La scansione di tutti i materiali è stata eseguita su scanner piano Duoscan T2000 XL Agfa che consente di acquisire ad alta qualità originali opachi fino al formato 114
A3 e trasparenti fino a cm 24x30.
Le stampe fino al 2006 sono state acquisite a colori (modalità RGB – 24 bit) a 400 dpi (in prevalenza formati medio-grandi), mentre i negativi sono stati acquisiti in bianco e nero (8 bit) ad una risoluzione variabile, inversamente proporzionale al formato.
L’inquadratura della scansione comprende tutta la lastra, quindi anche la mascherina di carta nera applicata sui bordi o utilizzata per delimitare la parte da stampare.
Dal 2007 gli originali vengono acquisiti secondo quanto previsto dalla tabella A1 degli Standard di digitalizzazione delle immagini fotografiche per i progetti di catalogazione SIRBEC.
Fino al 2006 i file source nel formato TIFF sono stati archiviati, così come restituiti dallo scanner, in 257 CD non riscrivibili.
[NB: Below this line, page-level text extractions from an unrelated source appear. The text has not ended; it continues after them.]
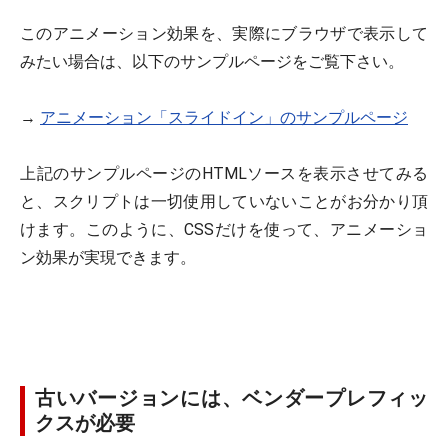
このアニメーション効果を、実際にブラウザで表示して
みたい場合は、以下のサンプルページをご覧下さい。
→
アニメーション「スライドイン」のサンプルページ
上記のサンプルページのHTMLソースを表示させてみる
と、スクリプトは一切使用していないことがお分かり頂
けます。このように、CSSだけを使って、アニメーショ
ン効果が実現できます。
古いバージョンには、ベンダープレフィッ
クスが必要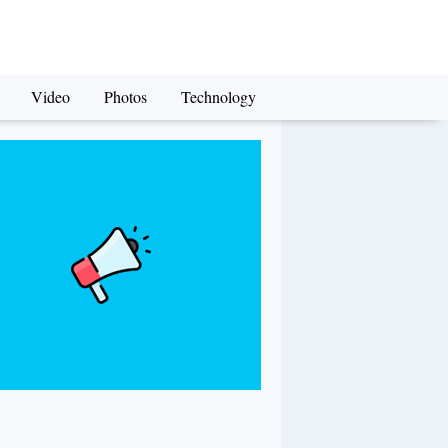
Video
Photos
Technology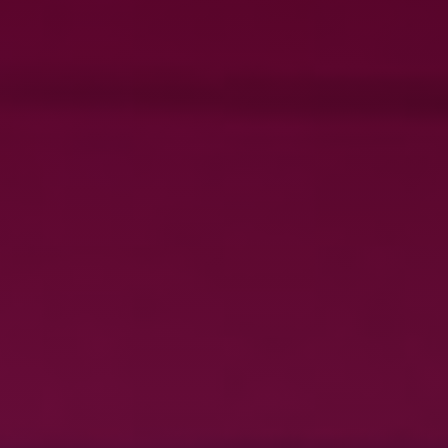
PRO
DEMANDER UN DEVIS
DEVENIR FRANCHISÉ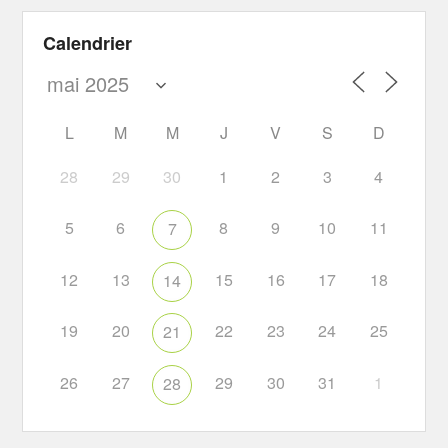
Calendrier
L
M
M
J
V
S
D
28
29
30
1
2
3
4
5
6
8
9
10
11
7
12
13
15
16
17
18
14
19
20
22
23
24
25
21
26
27
29
30
31
1
28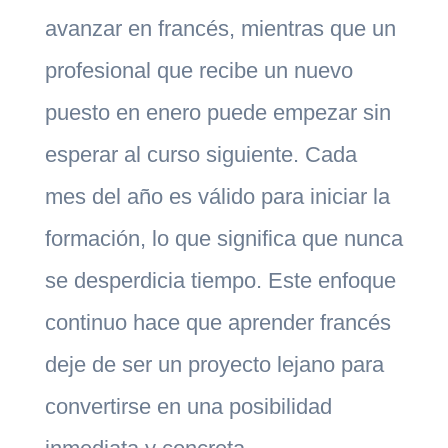
avanzar en francés, mientras que un
profesional que recibe un nuevo
puesto en enero puede empezar sin
esperar al curso siguiente. Cada
mes del año es válido para iniciar la
formación, lo que significa que nunca
se desperdicia tiempo. Este enfoque
continuo hace que aprender francés
deje de ser un proyecto lejano para
convertirse en una posibilidad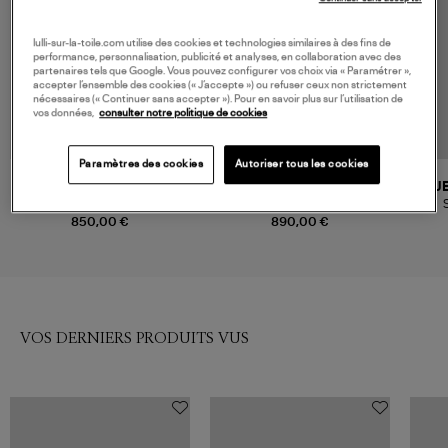
lulli-sur-la-toile.com utilise des cookies et technologies similaires à des fins de
performance, personnalisation, publicité et analyses, en collaboration avec des
partenaires tels que Google. Vous pouvez configurer vos choix via « Paramétrer »,
accepter l’ensemble des cookies (« J’accepte ») ou refuser ceux non strictement
nécessaires (« Continuer sans accepter »). Pour en savoir plus sur l’utilisation de
vos données,
consulter notre politique de cookies
Paramètres des cookies
Autoriser tous les cookies
ISABEL MARANT
ISABEL MARANT
J
Sac Kanao Cuir Suédé Noir
Sac Oskan Moon Black
850,00 €
890,00 €
VOS DERNIERS PRODUITS VUS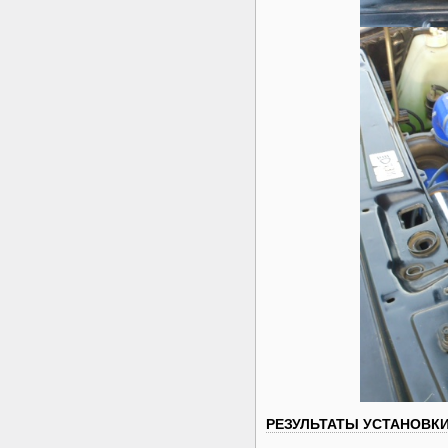
РЕЗУЛЬТАТЫ УСТАНОВК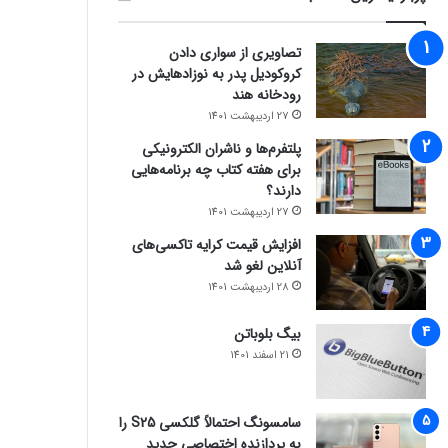
تصاویری از سواری دادن
کروکودیل پدر به نوزادهایش در
رودخانه هند
27 اردیبهشت 1401
پلتفرم‌ها و ناشران الکترونیکی
برای هفته کتاب چه برنامه‌هایی
دارند؟
27 اردیبهشت 1401
افزایش قیمت کرایه تاکسی‌های
آنلاین لغو شد
28 اردیبهشت 1401
بیگ بلوباتن
21 اسفند 1401
سامسونگ احتمالاً گلکسی S25 را
به پردازنده اختصاصی جدید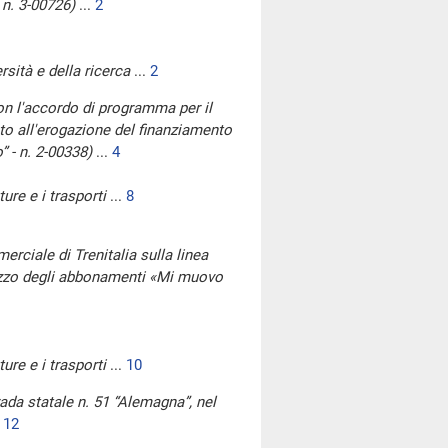
 n. 3-00726)
...
2
rsità e della ricerca
...
2
 con l'accordo di programma per il
nto all'erogazione del finanziamento
” - n. 2-00338)
...
4
ture e i trasporti
...
8
rciale di Trenitalia sulla linea
lizzo degli abbonamenti «Mi muovo
ture e i trasporti
...
10
rada statale n. 51 “Alemagna”, nel
.
12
Attualmente vengono masterizzati su DVD in doppia copia. Le immagini TIFF sono anche state riversate su nastro LTO e lo saranno a blocchi fino alla conclusione delle scansioni. Dalle immagini TIFF vengono ricavate le immagini JPEG da associare alle schede.
Sono state digitalizzate finora oltre 12.000 immagini.
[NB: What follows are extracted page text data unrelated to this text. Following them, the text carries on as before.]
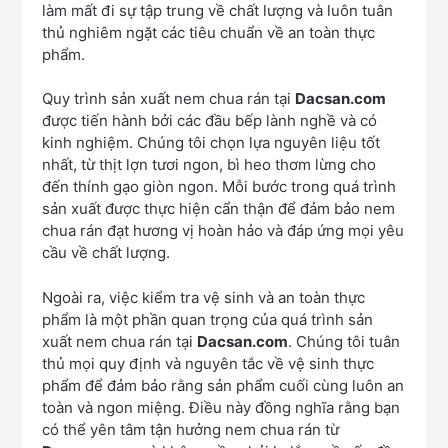
làm mất đi sự tập trung về chất lượng và luôn tuân
thủ nghiêm ngặt các tiêu chuẩn về an toàn thực
phẩm.
Quy trình sản xuất nem chua rán tại
Dacsan.com
được tiến hành bởi các đầu bếp lành nghề và có
kinh nghiệm. Chúng tôi chọn lựa nguyên liệu tốt
nhất, từ thịt lợn tươi ngon, bì heo thơm lừng cho
đến thính gạo giòn ngon. Mỗi bước trong quá trình
sản xuất được thực hiện cẩn thận để đảm bảo nem
chua rán đạt hương vị hoàn hảo và đáp ứng mọi yêu
cầu về chất lượng.
Ngoài ra, việc kiểm tra vệ sinh và an toàn thực
phẩm là một phần quan trọng của quá trình sản
xuất nem chua rán tại
Dacsan.com
. Chúng tôi tuân
thủ mọi quy định và nguyên tắc về vệ sinh thực
phẩm để đảm bảo rằng sản phẩm cuối cùng luôn an
toàn và ngon miệng. Điều này đồng nghĩa rằng bạn
có thể yên tâm tận hưởng nem chua rán từ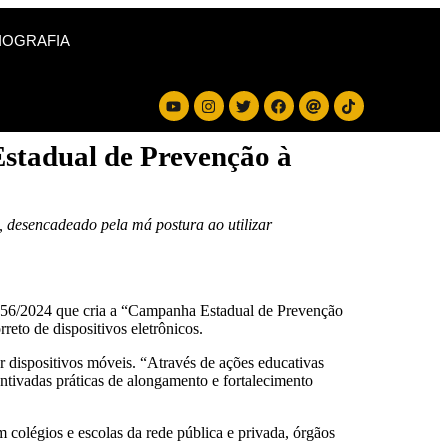
IOGRAFIA
Estadual de Prevenção à
 desencadeado pela má postura ao utilizar
º 656/2024 que cria a “Campanha Estadual de Prevenção
eto de dispositivos eletrônicos.
r dispositivos móveis. “Através de ações educativas
entivadas práticas de alongamento e fortalecimento
colégios e escolas da rede pública e privada, órgãos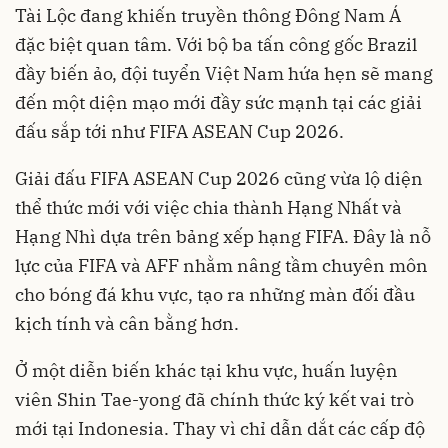
Tài Lộc đang khiến truyền thông Đông Nam Á
đặc biệt quan tâm. Với bộ ba tấn công gốc Brazil
đầy biến ảo, đội tuyển Việt Nam hứa hẹn sẽ mang
đến một diện mạo mới đầy sức mạnh tại các giải
đấu sắp tới như FIFA ASEAN Cup 2026.
Giải đấu FIFA ASEAN Cup 2026 cũng vừa lộ diện
thể thức mới với việc chia thành Hạng Nhất và
Hạng Nhì dựa trên bảng xếp hạng FIFA. Đây là nỗ
lực của FIFA và AFF nhằm nâng tầm chuyên môn
cho bóng đá khu vực, tạo ra những màn đối đầu
kịch tính và cân bằng hơn.
Ở một diễn biến khác tại khu vực, huấn luyện
viên Shin Tae-yong đã chính thức ký kết vai trò
mới tại Indonesia. Thay vì chỉ dẫn dắt các cấp độ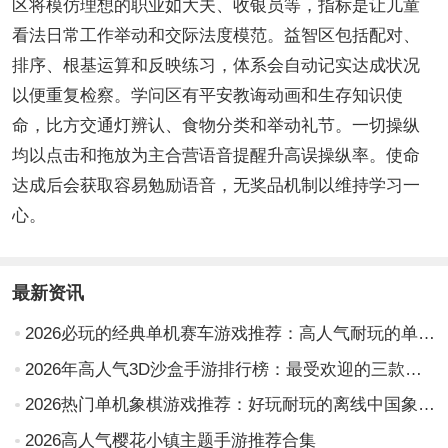
区将模仿理想的职业如大夫、收银员等，指标是让儿童
看法日常工作举动和交际法度模范。益智区包括配对、
排序、根基运算和反映练习，体系会自动记实达成状况
以便重复检察。学问区有平安教诲动画和生存知识使
命，比方交通灯辨认、食物分类和举动礼节。一切操纵
均以点击和拖放为主合营语音提醒升高误操纵率。使命
达成后会获取容易勉励语音，无奖品机制以维持学习一
心。
最新资讯
2026必玩的经典单机赛车游戏推荐：高人气耐玩的单机版赛车手游排行榜
2026年高人气3D沙盒手游排行榜：最受欢迎的三款游戏推荐
2026热门单机象棋游戏推荐：好玩耐玩的离线中国象棋App合集
2026高人气樱花小镇主题手游推荐合集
Tutti i campi previsti dallo schema MAG sono compresi nel database SIRBEC ed esportabili. È stato studiato un modello di mappatura 'Scheda F' con 'Schema MAG' (in collaborazione con lo staff dell’ICCU e con il Museo del Cinema di Torino); si è progettata un’architettura XML MAG per finalità di preservazione e di utilizzo su Internet culturale (in collaborazione con lo staff dell’ICCU). [...]
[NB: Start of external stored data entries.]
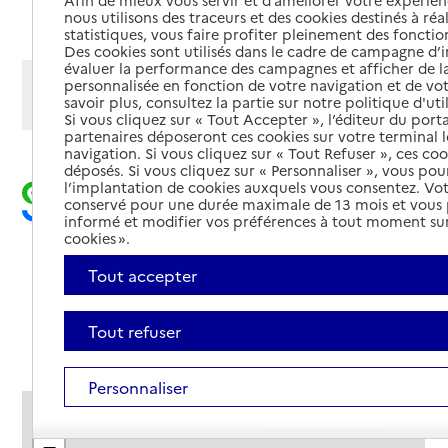
Afin de mieux vous servir et d’améliorer votre expérienc
Ajouter cette recherche aux favoris
nous utilisons des traceurs et des cookies destinés à réal
statistiques, vous faire profiter pleinement des fonction
Des cookies sont utilisés dans le cadre de campagne d
évaluer la performance des campagnes et afficher de la
Afficher les résultats par:
personnalisée en fonction de votre navigation et de vot
savoir plus, consultez la partie sur notre politique d'uti
Mode liste
Mode carte
Si vous cliquez sur « Tout Accepter », l’éditeur du porta
partenaires déposeront ces cookies sur votre terminal l
navigation. Si vous cliquez sur « Tout Refuser », ces co
déposés. Si vous cliquez sur « Personnaliser », vous pou
l’implantation de cookies auxquels vous consentez. Vot
conservé pour une durée maximale de 13 mois et vous
informé et modifier vos préférences à tout moment sur
cookies ».
Tout accepter
Tout refuser
Personnaliser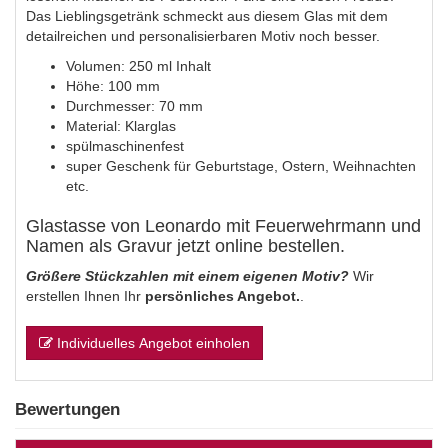
Das Lieblingsgetränk schmeckt aus diesem Glas mit dem
detailreichen und personalisierbaren Motiv noch besser.
Volumen: 250 ml Inhalt
Höhe: 100 mm
Durchmesser: 70 mm
Material: Klarglas
spülmaschinenfest
super Geschenk für Geburtstage, Ostern, Weihnachten
etc.
Glastasse von Leonardo mit Feuerwehrmann und
Namen als Gravur jetzt online bestellen.
Größere Stückzahlen mit einem eigenen Motiv?
Wir
erstellen Ihnen Ihr
persönliches Angebot.
.
Individuelles Angebot einholen
Bewertungen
Dal marzo 2006 sono consultabili in linea all’indirizzo http://lombardiabeniculturali.it le schede essenziali e le immagini in formato JPEG di 8.671 opere fotografiche (stampe e negativi), mentre 10.873 schede nella forma completa sono consultabili presso la Biblioteca e la Mediateca di Santa Teresa.

Nell'album seguente sono contenute 40 illustrazioni scansionate da negativi su vetro editi dalla Lega Eucaristica. La scansione è stata effettuata dallo scrivente con mezzi poveri (vecchio PC regalatoci + Scanner Epson) nella Biblioteca del Convento di S. Matteo a S. Marco in Lamis. Durante la scansione a 800 dpi sono rimasto entusiasta dei colori che man mano venivano fuori dai negativi.
Le immagini contenute in questa raccolta sono in parte riproduzioni di grandi capolavori pittorici (La Crocifissione e l'ascensione di Andrea Mantegna, lo Sposalizio della Vergine nella versione di Raffaello Sanzio, che dipinse anche la Trasfigurazione, l'Ultima Cena del Perugino, la Cacciata dei mercanti dal Tempio di Giotto); molte altre illustrazioni sono stampe a carattere religioso molto frequenti all'epoca (anni '30 del '900) nelle nostre case.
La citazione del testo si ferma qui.